According to DeepSeek’s internal benchmark testing, DeepSeek V3 outperforms both downloadable, openly available models like Meta’s Llama and “closed” models that can only be accessed through an API, like OpenAI’s GPT-4o.

Equally impressive is DeepSeek’s R1 “reasoning” model. Released in January, DeepSeek claims R1 performs as well as OpenAI’s o1 model on key benchmarks.

Being a reasoning model, R1 effectively fact-checks itself, which helps it to avoid some of the pitfalls that normally trip up models. Reasoning models take a little longer — usually seconds to minutes longer — to arrive at solutions compared to a typical non-reasoning model. The upside is that they tend to be more reliable in domains such as physics, science, and math.

There is a downside to R1, DeepSeek V3, and DeepSeek’s other models, however. Being Chinese-developed AI, they’re subject to benchmarking by China’s internet regulator to ensure that its responses “embody core socialist values.” In DeepSeek’s chatbot app, for example, R1 won’t answer questions about Tiananmen Square or Taiwan’s autonomy.

A disruptive approach

If DeepSeek has a business model, it’s not clear what that model is, exactly. The company prices its products and services well below market value — and gives others away for free.

The way DeepSeek tells it, efficiency breakthroughs have enabled it to maintain extreme cost competitiveness.

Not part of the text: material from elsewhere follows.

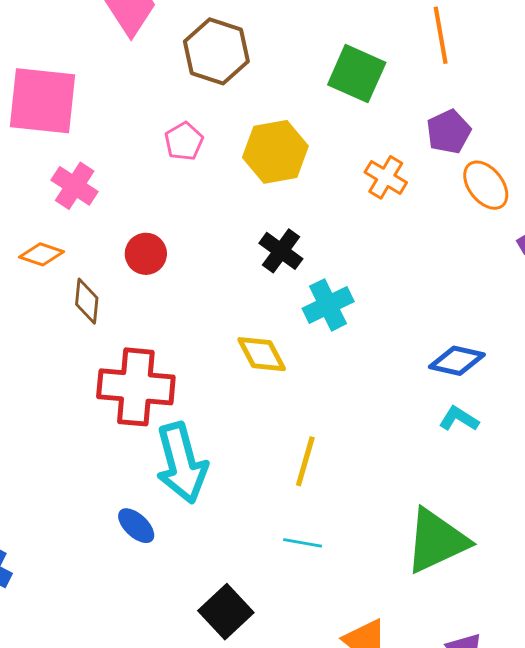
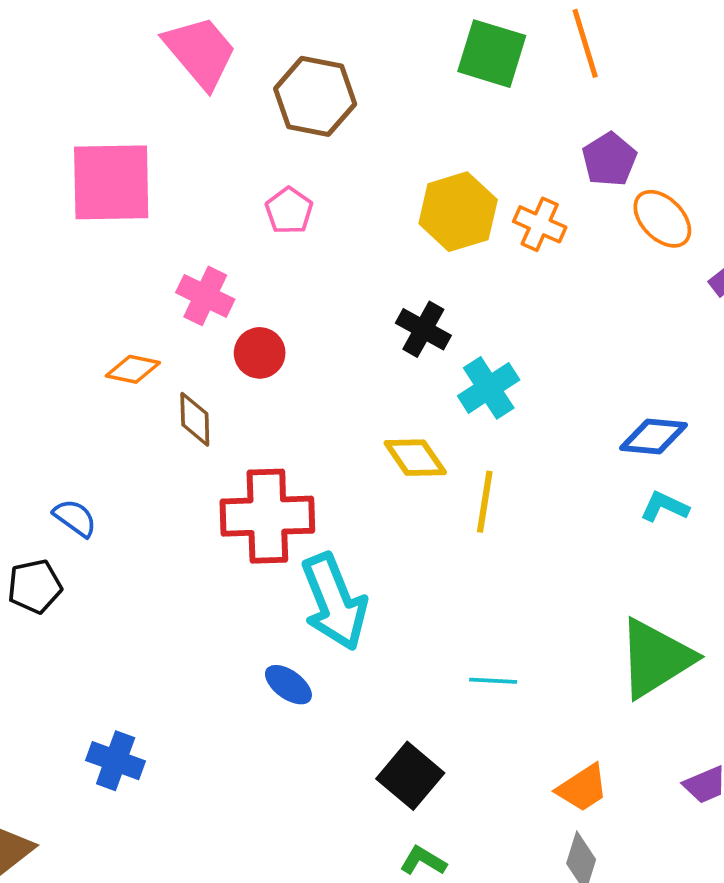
green square: (357, 74) -> (492, 54), moved
yellow hexagon: (275, 152) -> (458, 212), moved
pink cross: (75, 186) -> (205, 296), moved
yellow line: (305, 461) -> (485, 502), moved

Some experts dispute the figures the company has supplied, however.

Whatever the case may be, developers have taken to DeepSeek’s models, which aren’t open source as the phrase is commonly understood but are available under permissive licenses that allow for commercial use. According to Clem Delangue, the CEO of Hugging Face, one of the platforms hosting DeepSeek’s models, developers on Hugging Face have created over 500 “derivative” models of R1 that have racked up 2.5 million downloads combined.

DeepSeek’s success against larger and more established rivals has been described as “upending AI” and “over-hyped.” The company’s success was at least in part responsible for causing Nvidia’s stock price to drop by 18% in January, and for eliciting a public response from OpenAI CEO Sam Altman.

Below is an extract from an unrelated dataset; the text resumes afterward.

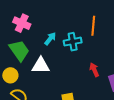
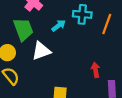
cyan cross: (73, 42) -> (82, 14), moved
white triangle: (41, 66) -> (41, 51), turned -36

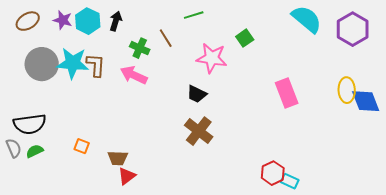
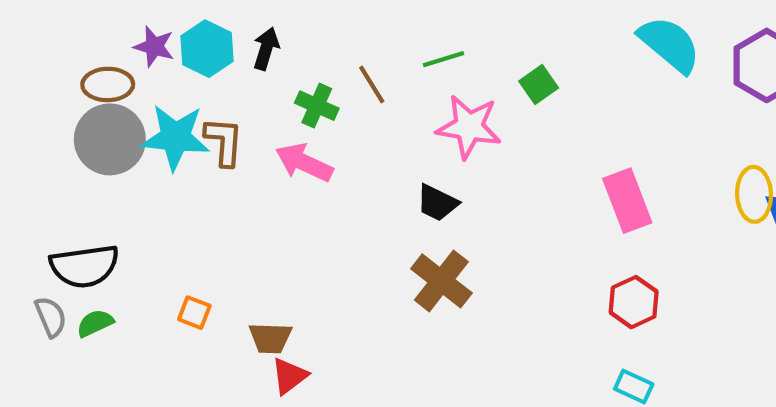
green line: (194, 15) -> (444, 59), moved
brown ellipse: (28, 21) -> (108, 84), moved, turned 30
red hexagon: (273, 173) -> (634, 302), moved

Microsoft announced that DeepSeek is available on its Azure AI Foundry service, Microsoft’s platform that brings together AI services for enterprises under a single banner. When asked about DeepSeek’s impact on Meta’s AI spending during its first-quarter earnings call, CEO Mark Zuckerberg said spending on AI infrastructure will continue to be a “strategic advantage” for Meta.

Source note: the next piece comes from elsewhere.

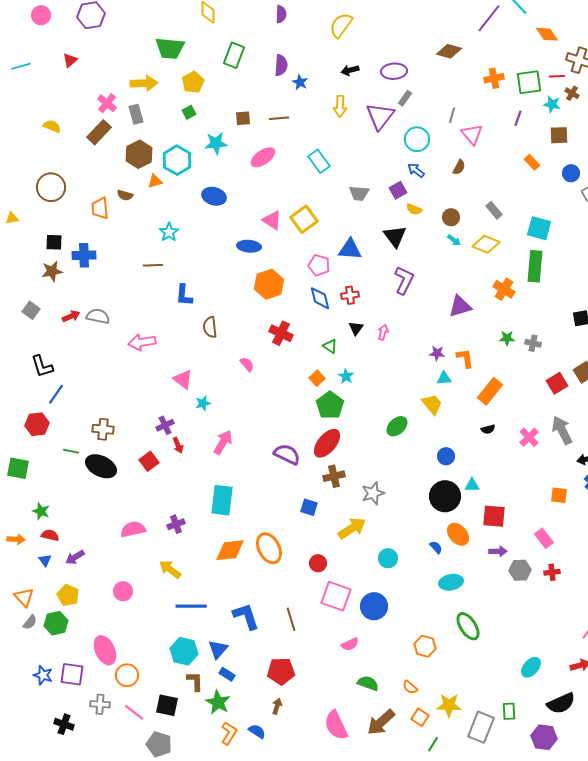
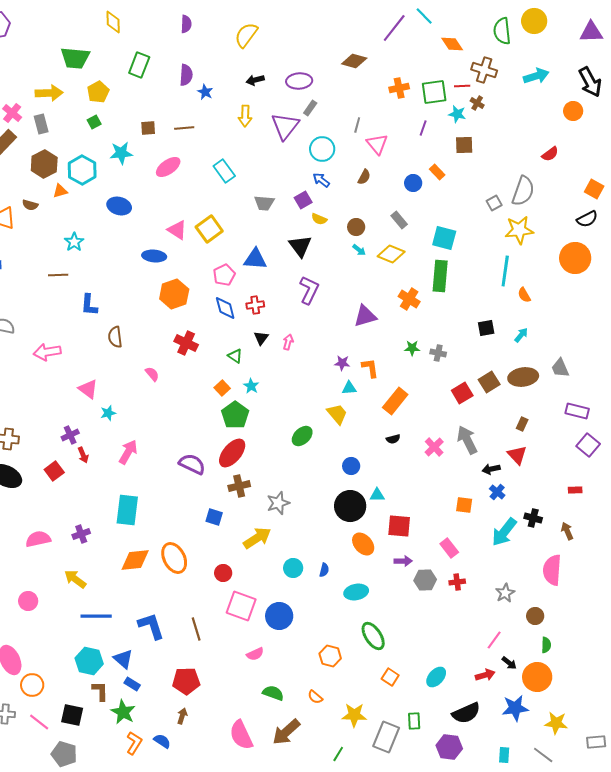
blue circle: (571, 173) -> (413, 183), moved
pink pentagon: (319, 265) -> (224, 275), turned 30
blue semicircle: (436, 547) -> (324, 570), moved, turned 56
blue triangle: (218, 649) -> (123, 659), turned -30
orange square: (420, 717) -> (390, 677), moved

During Nvidia’s fourth-quarter earnings call, CEO Jensen Huang emphasized DeepSeek’s “excellent innovation,” saying that it and other “reasoning” models are great for Nvidia because they need so much more compute.

At the same time, some companies are banning DeepSeek, and so are entire countries and governments, including South Korea. New York state also banned DeepSeek from being used on government devices.

As for what DeepSeek’s future might hold, it’s not clear. Improved models are a given. But the U.S. government appears to be growing wary of what it perceives as harmful foreign influence.